3 Replies Latest reply on Jan 13, 2012 6:33 AM by audunmathiasygard

    Filtering out "duplicate" rows

      Hi,

       

      I need some help to figure out how to filter out some duplicate data from a database.

       

      In the attached example, I'd like to filter out any rows with an ID which has *more* than one row in any given week. In the example, this means we'd like to filter out rows with the ID 1234 or 3198 in any calculations we do, since the first has several rows in all weeks, and the second has two rows in the last week.

       

      It is of course possible to remove these "duplicate" rows with a custom SQL query, but the real database is unfortunately very large, and I keep thinking there must be a simple way to do it inside Tableau (except for manual filtering, as I've done in the example)...

       

      Anyone able to help?

        • 1. Re: Filtering out "duplicate" rows

          Since this was posted right before Christmas, I'll take the liberty to ask again. Anyone able to help?

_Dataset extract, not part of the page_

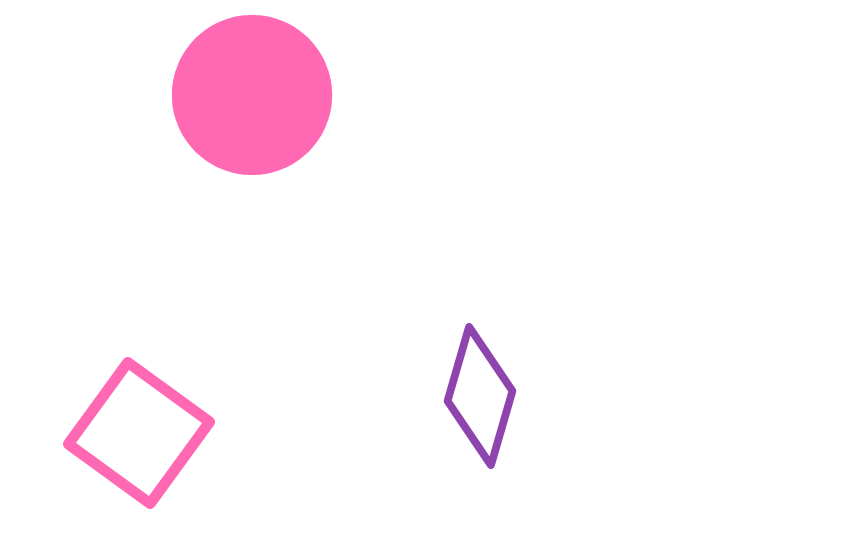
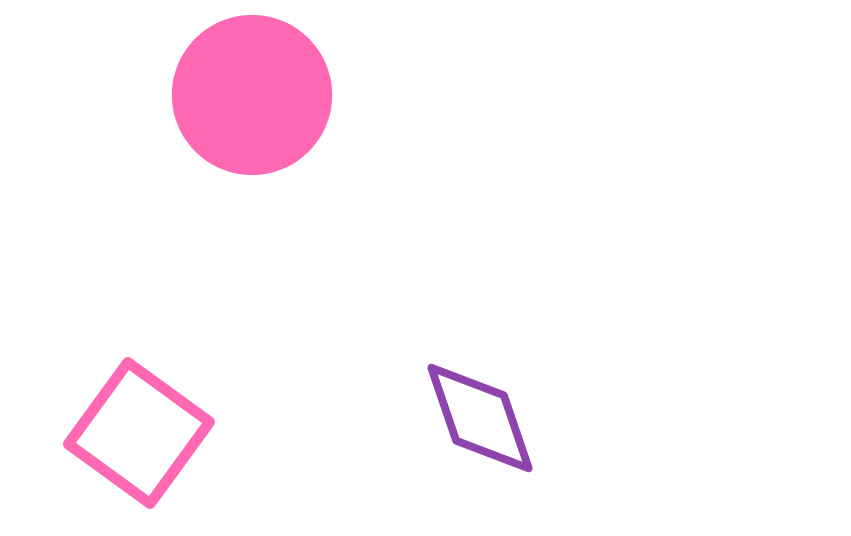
purple diamond: moved 22 px down; rotated 35 degrees counterclockwise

          • 2. Re: Filtering out "duplicate" rows
            Richard Leeke

            Let me just check that I understand the logic you want first.  You want to be able to get aggregates (weekly averages in the case of the example) across the database, but excluding any IDs which ever occur more than once in any week from all of the aggregates - i.e. you don't even want to include one instance of the duplicated rows and you never want to include an ID that has ever been duplicated within the aggregates for any week, even weeks where it is not duplicated.  Is that right?

             

            I think It would be possible to filter out the rows using table calculations in Tableau - though as you say your real database is very large this may not be practicable.  It certainly wouldn't count as "simple".  The only way I can see to do it with table calculations would be to bring back weekly values for each ID, including a count of values for that ID in that week.  You could then have a calculated field which checked for the WINDOW_MAX() of the count of rows for each ID and do all of your aggregate calculations locally with WINDOW_XXX() functions.  But it would get horribly messy.

             

            I think some custom SQL is likely to scale much further and make your workbook much simpler.

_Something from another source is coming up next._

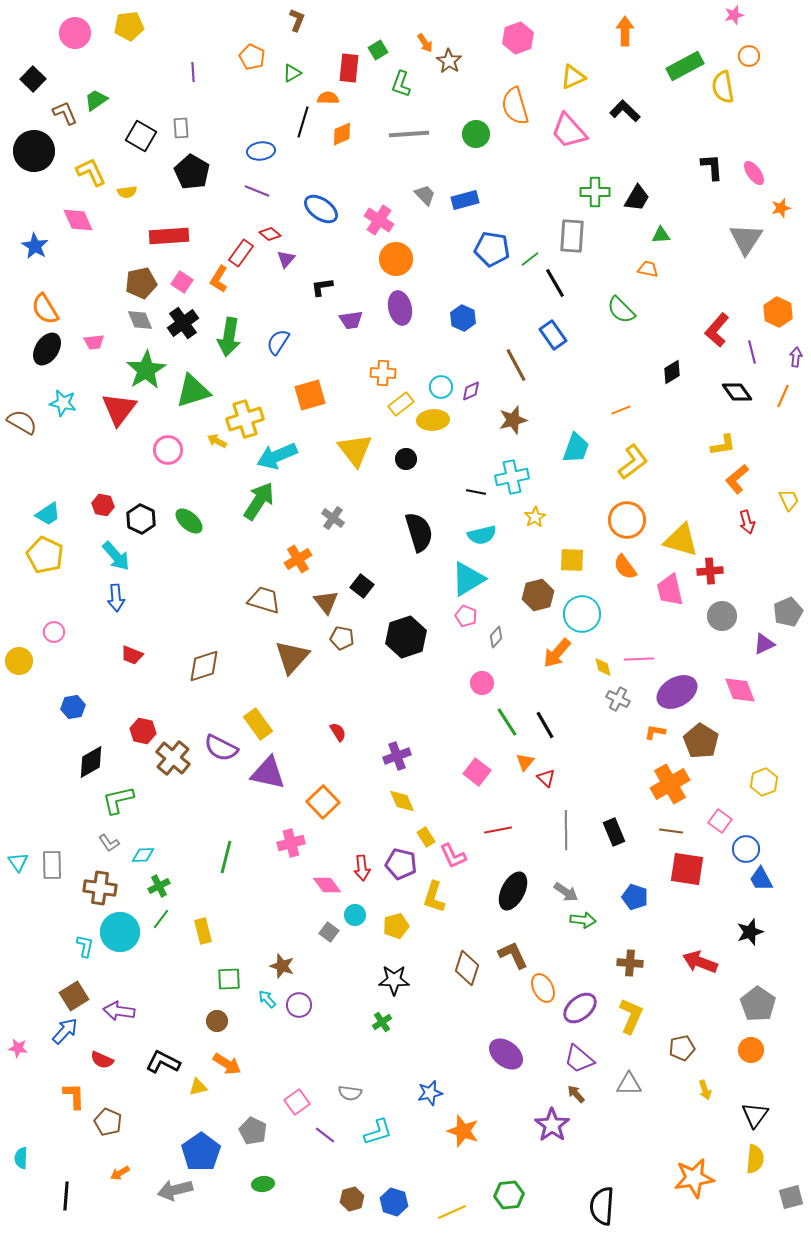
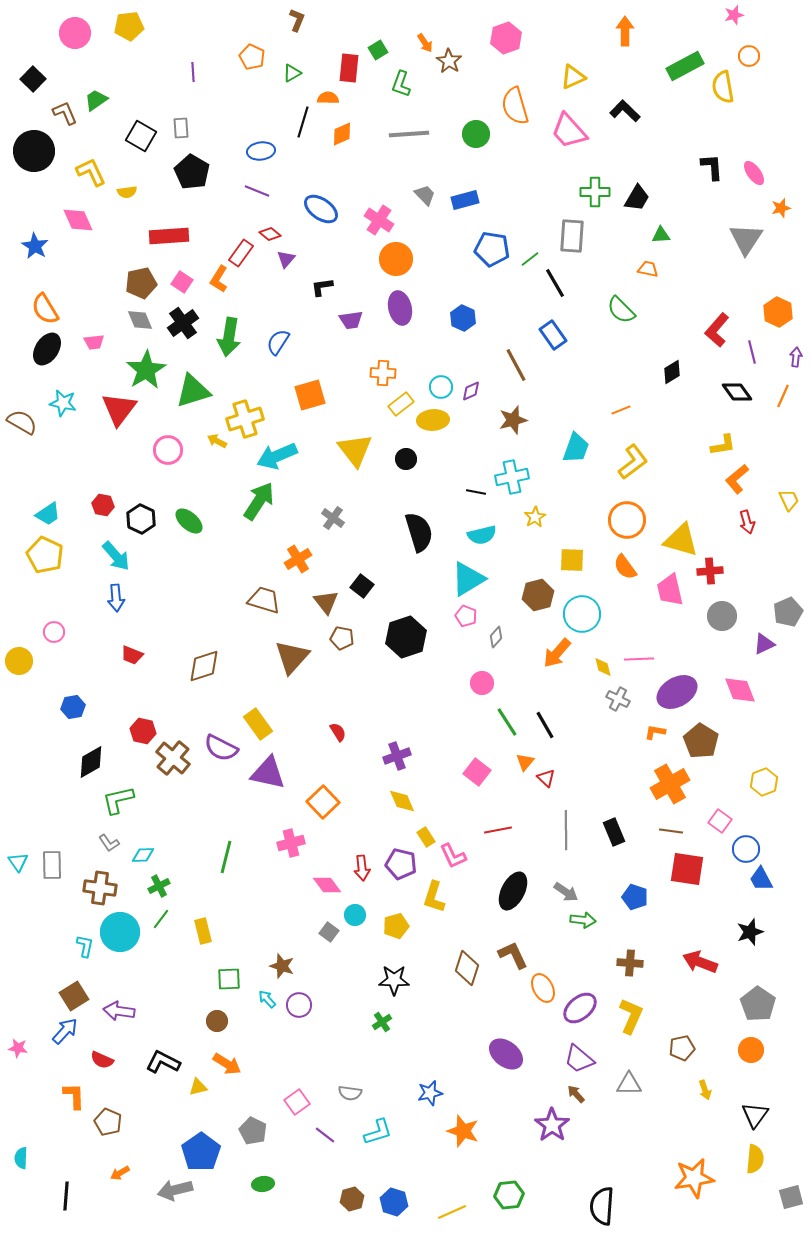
pink hexagon at (518, 38): moved 12 px left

            • 3. Re: Filtering out "duplicate" rows

              You understood me correctly.

               

              As you say, the way to do it is to count weekly numbers of each ID. I can calculate these values in a worksheet in Tableau using a table calculation, but I can't then use these results as a filter for another worksheet, which is the problem..

               

              Looks like I might have to go with custom SQL.